NDB launches DEI program with keynote speaker Sister Teresita Weind


The Catalyst / Peyton Daley

The first DEI event was held over Zoom on Wednesday, October 6 and was open to all students, parents, and faculty members.

On Wednesday, October 6, NDB hosted its first session of the year-long Diversity, Equity, & Inclusion (DEI) program over Zoom. The event featured keynote speaker Sister Teresa Weind of the Sisters of Notre Dame de Namur, as well as speeches from NDB Board member Rod Donaville and I Am Diverse club leaders Karla Aguilar and Ryan Edwards.

The night started off with a prayer centered around the gift of diversity read by Director of Mission and Ministry Amy Jobin. Head of School Linda Kern then introduced the speakers of the night and explained the DEI program to viewers. The DEI series was inspired by the NDB Hallmarks and was developed by the school’s Anti-Racism Task Force last year.

“We wanted to build something into the structure of the school’s life that would ensure that it was happening throughout the year at several predefined moments, and also would recur annually,” Kern said. “So, something that would really be baked into the curriculum, and that is what we’ve created.”

Aguilar and Edwards spoke about their experiences with racism and their work as I Am Diverse leaders and student members of the Anti-Racism Task Force.

“As a first generation Latina, it has been a powerful experience to serve on a task force that includes other students and adults who are people of color. So often have I found it the case that I’m one of the only people of color within a group, which, you know, has sometimes left me feeling afraid and unsure of the validity of my experiences,” Aguilar stated. “I think that, in contrast, it has been extremely rewarding to be in conversation with this task force, a group that I know will listen to and value and respect my opinions.”

“My hope for this experience and program is that it sparks an interest for change in our younger generations of Tigers, and that as it develops, it becomes a staple of Notre Dame,” Edwards added. “Hopefully this helps the students who aren’t and will never be affected by these situations have a better understanding of how students like myself feel in a predominantly white institution.”

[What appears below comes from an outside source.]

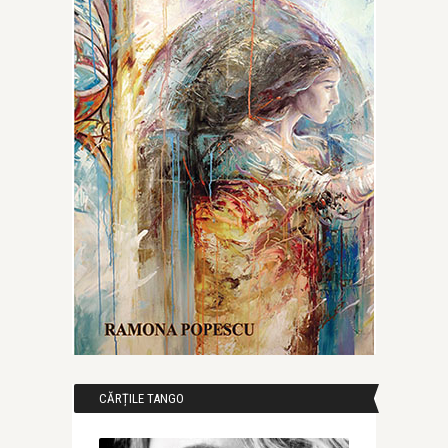
CĂRȚILE TANGO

Weind shared stories about growing up as a Black child in a Catholic institution and facing discrimination from peers, teachers, and administrators. She attended St. Dominic School in Benicia, California for elementary school. There she was taught by Sister Robert Miriam in fourth grade, who frequently discriminated against the Black children in her class.

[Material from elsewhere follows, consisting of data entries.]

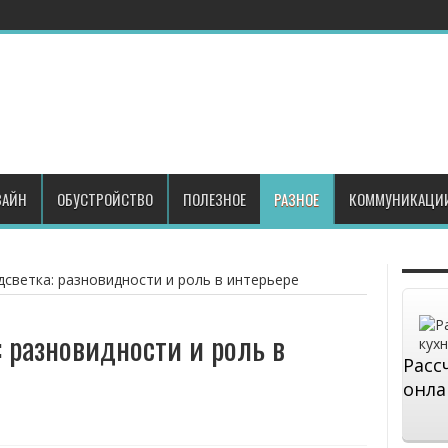
АЙН
ОБУСТРОЙСТВО
ПОЛЕЗНОЕ
РАЗНОЕ
КОММУНИКАЦИ
светка: разновидности и роль в интерьере
 разновидности и роль в
Расс
онла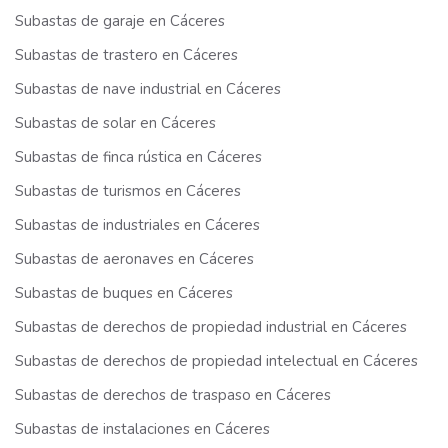
Subastas de garaje en Cáceres
Subastas de trastero en Cáceres
Subastas de nave industrial en Cáceres
Subastas de solar en Cáceres
Subastas de finca rústica en Cáceres
Subastas de turismos en Cáceres
Subastas de industriales en Cáceres
Subastas de aeronaves en Cáceres
Subastas de buques en Cáceres
Subastas de derechos de propiedad industrial en Cáceres
Subastas de derechos de propiedad intelectual en Cáceres
Subastas de derechos de traspaso en Cáceres
Subastas de instalaciones en Cáceres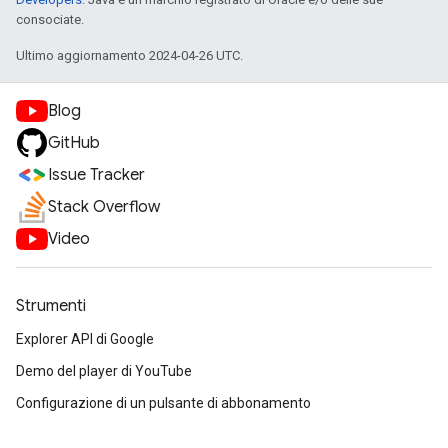
consociate.
Ultimo aggiornamento 2024-04-26 UTC.
Blog
GitHub
Issue Tracker
Stack Overflow
Video
Strumenti
Explorer API di Google
Demo del player di YouTube
Configurazione di un pulsante di abbonamento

“I received severe and dehumanizing treatment for minor misbehavior that barely raised Sisters’ eyebrows when that same misbehavior came from Italian children,” she explained. “I got accused of things that I didn’t do… One day, Sister Robert Miriam came and got me out of my desk seat and brought me up to the trash can next to her desk and put me in the trash can, and she said ‘All you are is trash, so stay there for the whole day.’”

Weind continued to face racism throughout the rest of her education and into her adult life. When she decided to join a congregation, she was rejected from many groups who did not accept Black women. At the time, the Sisters of Notre Dame de Namur had a quota of only admitting two Black people at a time, and so she was not able to join the congregation. She began her religious work at the Sisters of Mary of the Presentation in Illinois and worked with them for ten years. In 1973, she transferred to the Sisters of Notre Dame de Namur, where she is currently the congregational leader.

Weind’s stories highlight the importance of anti-racist education and building diverse communities.